Find the equations of the lines which pass through the point $(1,2)$ and have perpendicular distance of $1$ from the origin.

The question says "lines" and "equations". The plural makes me think I have gone wrong since I only have one. Here is working....

Let $l$ be a line which passes through $(1,2)$ then $l:~y=(2-a)+ax$ for some $a$. Let the line perpendicular to $l$ passing through the origin be $p$ and thus $p:~y=-\frac{1}{a}\cdot x$ .

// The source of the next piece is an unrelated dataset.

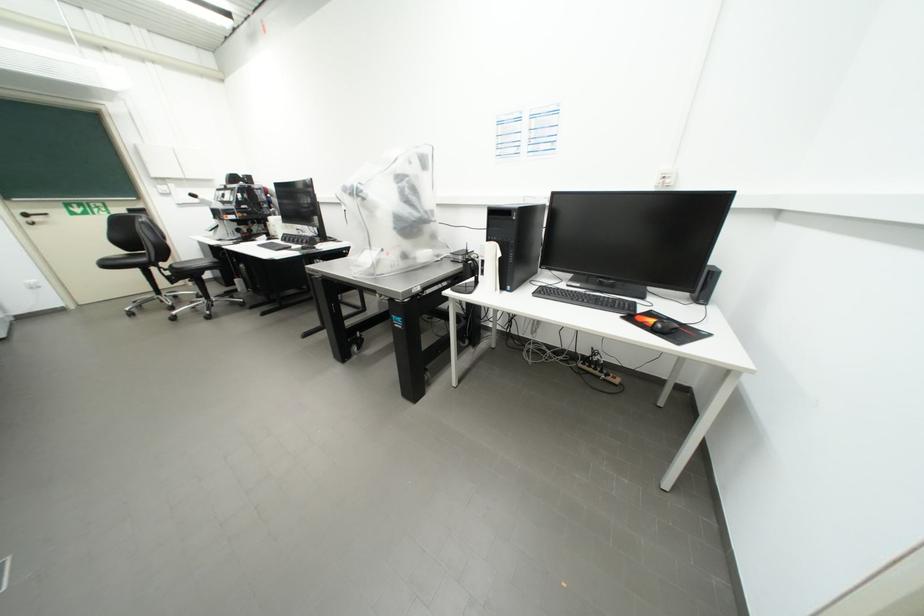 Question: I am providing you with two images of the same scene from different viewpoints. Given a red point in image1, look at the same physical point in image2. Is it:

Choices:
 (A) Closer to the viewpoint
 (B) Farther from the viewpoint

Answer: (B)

Let $l$ and $p$ intersect at $R$ then;

$(2-a)+ax=-\frac{1}{a}\cdot x$

$\implies x=\frac{a(a-2)}{a^2+1}~~,~~y=-\frac{(a-2)}{a^2+1}$

Thus $R:~\left(\frac{a(a-2)}{a^2+1}~,~-\frac{(a-2)}{a^2+1}\right)$

Let the distance between $R$ and the origin be $d$ then,

$d=\sqrt{\left(\frac{a(a-2)}{a^2+1}\right)^2+\left(\frac{(a-2)}{a^2+1}\right)^2}=\frac{(a-2)}{\sqrt{a^2+1}}=1$

$\implies (a-2)=\sqrt{a^2+1} \implies a=\frac{3}{2}$

and therefore the required line is $y=\frac{1}{2}(3x+1)$

The question says lines though. Did I do something wrong? or wrong method?

Edit: Since I defined a as a real number of some sort is it right that a might not be a real number and thus the other line is $x=1$ . Is this right?

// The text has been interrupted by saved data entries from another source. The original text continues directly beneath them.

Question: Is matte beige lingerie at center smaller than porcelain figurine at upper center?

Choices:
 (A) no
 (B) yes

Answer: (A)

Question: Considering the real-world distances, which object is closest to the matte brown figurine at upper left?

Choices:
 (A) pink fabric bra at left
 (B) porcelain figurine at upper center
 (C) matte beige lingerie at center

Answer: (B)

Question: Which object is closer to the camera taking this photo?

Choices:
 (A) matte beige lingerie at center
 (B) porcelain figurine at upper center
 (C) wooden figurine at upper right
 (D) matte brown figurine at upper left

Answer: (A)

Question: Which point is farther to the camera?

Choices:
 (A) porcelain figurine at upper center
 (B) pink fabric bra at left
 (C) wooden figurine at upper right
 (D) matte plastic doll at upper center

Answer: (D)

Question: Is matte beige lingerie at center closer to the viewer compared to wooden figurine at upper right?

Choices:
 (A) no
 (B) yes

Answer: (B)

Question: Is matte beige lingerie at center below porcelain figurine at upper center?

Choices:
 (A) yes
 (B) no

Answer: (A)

2. Originally Posted by Sean12345
The question is;

Find the equations of the lines which pass through the point $(1,2)$ and have perpendicular distance of $1$ from the origin.

The question says "lines" and "equations". The plural makes me think I have gone wrong since I only have one. Here is working....

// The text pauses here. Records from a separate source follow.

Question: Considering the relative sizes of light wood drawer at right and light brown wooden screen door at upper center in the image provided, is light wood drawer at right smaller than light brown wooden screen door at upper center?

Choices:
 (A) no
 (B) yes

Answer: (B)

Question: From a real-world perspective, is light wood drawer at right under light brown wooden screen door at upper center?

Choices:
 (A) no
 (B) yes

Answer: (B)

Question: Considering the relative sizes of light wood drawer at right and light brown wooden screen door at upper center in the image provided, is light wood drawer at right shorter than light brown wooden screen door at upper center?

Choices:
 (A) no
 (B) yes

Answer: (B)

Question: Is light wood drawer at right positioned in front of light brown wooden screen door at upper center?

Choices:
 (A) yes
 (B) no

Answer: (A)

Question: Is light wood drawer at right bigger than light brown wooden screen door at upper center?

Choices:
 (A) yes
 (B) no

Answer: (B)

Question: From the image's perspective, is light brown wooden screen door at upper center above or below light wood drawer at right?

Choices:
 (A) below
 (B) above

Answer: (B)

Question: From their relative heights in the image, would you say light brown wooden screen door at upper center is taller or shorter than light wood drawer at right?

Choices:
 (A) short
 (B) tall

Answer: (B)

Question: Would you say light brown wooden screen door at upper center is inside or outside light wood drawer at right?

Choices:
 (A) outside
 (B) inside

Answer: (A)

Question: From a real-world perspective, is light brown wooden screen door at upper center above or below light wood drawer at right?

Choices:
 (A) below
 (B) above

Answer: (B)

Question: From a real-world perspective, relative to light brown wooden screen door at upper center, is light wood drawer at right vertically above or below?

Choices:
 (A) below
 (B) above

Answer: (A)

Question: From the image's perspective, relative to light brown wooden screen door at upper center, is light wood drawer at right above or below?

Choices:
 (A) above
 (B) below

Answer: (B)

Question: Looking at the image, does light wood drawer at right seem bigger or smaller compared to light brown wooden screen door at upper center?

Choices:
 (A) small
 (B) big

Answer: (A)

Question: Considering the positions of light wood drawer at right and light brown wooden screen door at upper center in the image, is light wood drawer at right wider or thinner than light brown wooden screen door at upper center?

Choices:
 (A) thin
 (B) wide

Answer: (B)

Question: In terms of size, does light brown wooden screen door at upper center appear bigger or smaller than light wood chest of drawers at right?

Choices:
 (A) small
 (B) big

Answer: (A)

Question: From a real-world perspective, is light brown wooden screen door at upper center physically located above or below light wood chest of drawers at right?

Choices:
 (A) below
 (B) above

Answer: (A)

Let $l$ be a line which passes through $(1,2)$ then $l:~y=(2-a)+ax$ for some $a$. Let the line perpendicular to $l$ passing through the origin be $p$ and thus $p:~y=-\frac{1}{a}\cdot x$ .

Let $l$ and $p$ intersect at $R$ then;

$(2-a)+ax=-\frac{1}{a}\cdot x$

$\implies x=\frac{a(a-2)}{a^2+1}~~,~~y=-\frac{(a-2)}{a^2+1}$

Thus $R:~\left(\frac{a(a-2)}{a^2+1}~,~-\frac{(a-2)}{a^2+1}\right)$

Let the distance between $R$ and the origin be $d$ then,

$d=\sqrt{\left(\frac{a(a-2)}{a^2+1}\right)^2+\left(\frac{(a-2)}{a^2+1}\right)^2}=\frac{(a-2)}{\sqrt{a^2+1}}=1$

$\implies (a-2)=\sqrt{a^2+1} \implies a=\frac{3}{2}$
I get a= 3/4, not 3/2!

and therefore the required line is $y=\frac{1}{2}(3x+1)$

The question says lines though. Did I do something wrong? or wrong method?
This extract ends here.